■ DIRECTIONS: Could you repeat the records below exactly, leaving the pictures out?

-- SOURCE DATA follows --

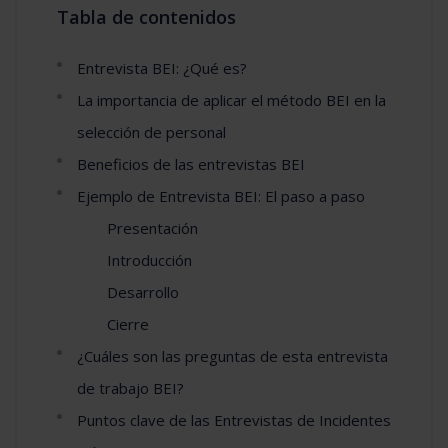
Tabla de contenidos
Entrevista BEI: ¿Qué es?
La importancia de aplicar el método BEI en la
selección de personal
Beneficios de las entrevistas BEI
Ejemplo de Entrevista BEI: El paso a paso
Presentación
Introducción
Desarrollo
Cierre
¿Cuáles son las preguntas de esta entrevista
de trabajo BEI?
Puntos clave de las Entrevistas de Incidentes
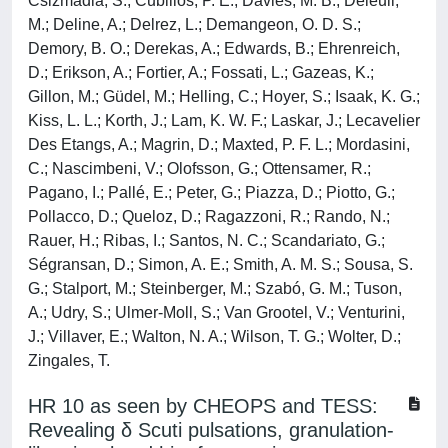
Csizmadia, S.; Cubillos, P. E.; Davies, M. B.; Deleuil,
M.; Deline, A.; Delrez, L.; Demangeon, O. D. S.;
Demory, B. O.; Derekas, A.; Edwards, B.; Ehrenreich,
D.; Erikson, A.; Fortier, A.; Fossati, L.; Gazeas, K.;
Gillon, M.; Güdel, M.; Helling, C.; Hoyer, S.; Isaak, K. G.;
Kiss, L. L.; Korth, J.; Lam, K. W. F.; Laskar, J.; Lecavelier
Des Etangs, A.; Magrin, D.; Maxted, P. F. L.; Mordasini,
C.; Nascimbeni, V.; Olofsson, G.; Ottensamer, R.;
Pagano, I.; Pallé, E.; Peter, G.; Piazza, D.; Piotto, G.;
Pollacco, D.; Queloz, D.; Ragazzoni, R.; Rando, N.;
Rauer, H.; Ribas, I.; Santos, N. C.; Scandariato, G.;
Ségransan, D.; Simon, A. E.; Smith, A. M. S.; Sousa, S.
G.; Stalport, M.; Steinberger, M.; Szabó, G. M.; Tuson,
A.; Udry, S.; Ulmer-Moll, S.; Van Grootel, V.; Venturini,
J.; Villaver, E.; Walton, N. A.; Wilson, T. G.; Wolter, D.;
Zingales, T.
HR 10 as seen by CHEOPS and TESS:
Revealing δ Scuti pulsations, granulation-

-- SOURCE DATA concluded --

■ WRITTEN RESPONSE:
Tabla de contenidos
Entrevista BEI: ¿Qué es?
La importancia de aplicar el método BEI en la
selección de personal
Beneficios de las entrevistas BEI
Ejemplo de Entrevista BEI: El paso a paso
Presentación
Introducción
Desarrollo
Cierre
¿Cuáles son las preguntas de esta entrevista
de trabajo BEI?
Puntos clave de las Entrevistas de Incidentes
Csizmadia, S.; Cubillos, P. E.; Davies, M. B.; Deleuil,
M.; Deline, A.; Delrez, L.; Demangeon, O. D. S.;
Demory, B. O.; Derekas, A.; Edwards, B.; Ehrenreich,
D.; Erikson, A.; Fortier, A.; Fossati, L.; Gazeas, K.;
Gillon, M.; Güdel, M.; Helling, C.; Hoyer, S.; Isaak, K. G.;
Kiss, L. L.; Korth, J.; Lam, K. W. F.; Laskar, J.; Lecavelier
Des Etangs, A.; Magrin, D.; Maxted, P. F. L.; Mordasini,
C.; Nascimbeni, V.; Olofsson, G.; Ottensamer, R.;
Pagano, I.; Pallé, E.; Peter, G.; Piazza, D.; Piotto, G.;
Pollacco, D.; Queloz, D.; Ragazzoni, R.; Rando, N.;
Rauer, H.; Ribas, I.; Santos, N. C.; Scandariato, G.;
Ségransan, D.; Simon, A. E.; Smith, A. M. S.; Sousa, S.
G.; Stalport, M.; Steinberger, M.; Szabó, G. M.; Tuson,
A.; Udry, S.; Ulmer-Moll, S.; Van Grootel, V.; Venturini,
J.; Villaver, E.; Walton, N. A.; Wilson, T. G.; Wolter, D.;
Zingales, T.
HR 10 as seen by CHEOPS and TESS:
Revealing δ Scuti pulsations, granulation-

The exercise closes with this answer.